Blood pressure is measured in millimeters of mercury (mm Hg). It is expressed as a ratio of systolic pressure to diastolic pressure. A reading of 120/70 means that the person's systolic pressure is 120 mm Hg and the diastolic pressure is 70 mm Hg. It is expressed verbally as "120 over 70."

Normal blood pressure is less than 130 mm Hg systolic and less than 85 mm Hg diastolic. Optimal blood pressure is less than 120 mm Hg systolic and less than 80 mm Hg diastolic. A typical reading for a healthy adult is 120/70. Readings for children and adolescents may be slightly higher.

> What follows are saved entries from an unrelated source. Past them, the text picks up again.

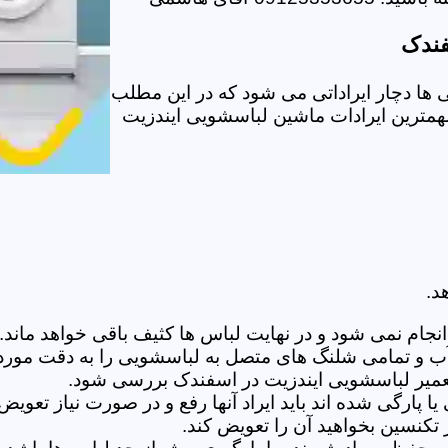
فندک
ا دچار ایراداتی می شود که در این مطلب
 مهمترین ایرادات ماشین لباسشویی ایندزیت
د.
ام نمی شود و در نهایت لباس ها کثیف باقی خواهد ماند.بر
 آب و تمامی شلنگ های متصل به لباسشویی را به دقت مورد
میر لباسشویی ایندزیت در اسفندک بررسی شود.
پارگی شده اند باید ایراد آنها رفع و در صورت نیاز تعوی
تکنسین بخواهید آن را تعویض کند.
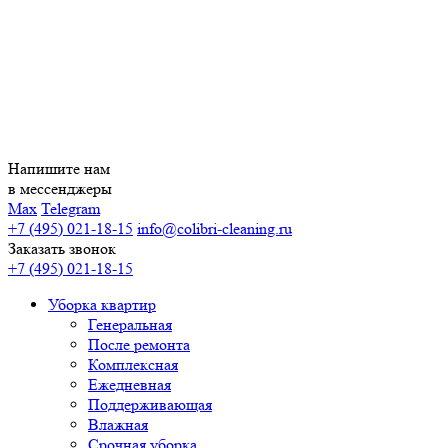
Напишите нам
в мессенджеры
Max
Telegram
+7 (495) 021-18-15
info@colibri-cleaning.ru
Заказать звонок
+7 (495) 021-18-15
Уборка квартир
Генеральная
После ремонта
Комплексная
Ежедневная
Поддерживающая
Влажная
Срочная уборка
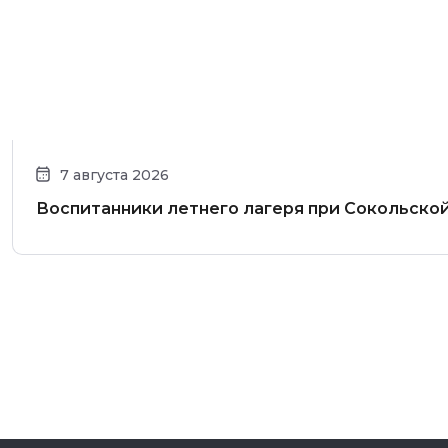
7 августа 2026
Воспитанники летнего лагеря при Сокольско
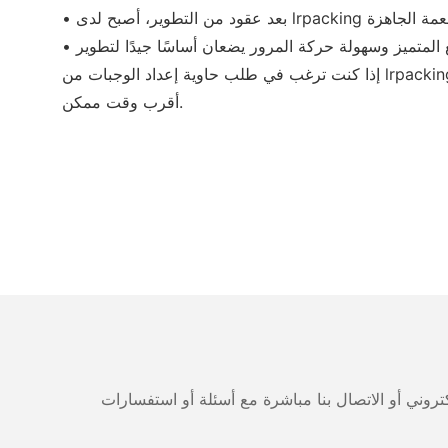
إذا كنت ترغب في طلب حاوية إعداد الوجبات من lrpacking، أو حاوية طعام بمفصلات صدفية، أو حاوية أطعمة لذيذة، فيرجى ترك معلومات الاتصال الخاصة بك. سوف نعود اليكم في
أقرب وقت ممكن.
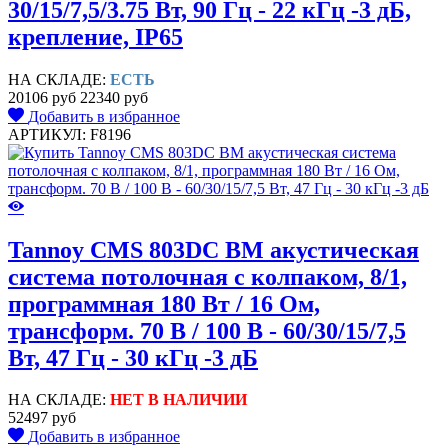
30/15/7,5/3.75 Вт, 90 Гц - 22 кГц -3 дБ,
крепление, IP65
НА СКЛАДЕ:
ЕСТЬ
20106 руб
22340 руб
Добавить в избранное
АРТИКУЛ: F8196
Tannoy CMS 803DC BM акустическая
система потолочная с колпаком, 8/1,
программная 180 Вт / 16 Ом,
трансформ. 70 В / 100 В - 60/30/15/7,5
Вт, 47 Гц - 30 кГц -3 дБ
НА СКЛАДЕ:
НЕТ В НАЛИЧИИ
52497 руб
Добавить в избранное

A physician can infer much about a person's health by taking a blood pressure reading.

Hypertension

High blood pressure or hypertension is defined in an adult as a blood pressure greater than or equal to 140 mm Hg systolic pressure or greater than or equal to 90 mm Hg diastolic pressure. High blood pressure directly increases the risk of coronary heart disease (which can lead to heart attack) and stroke, especially along with other risk factors.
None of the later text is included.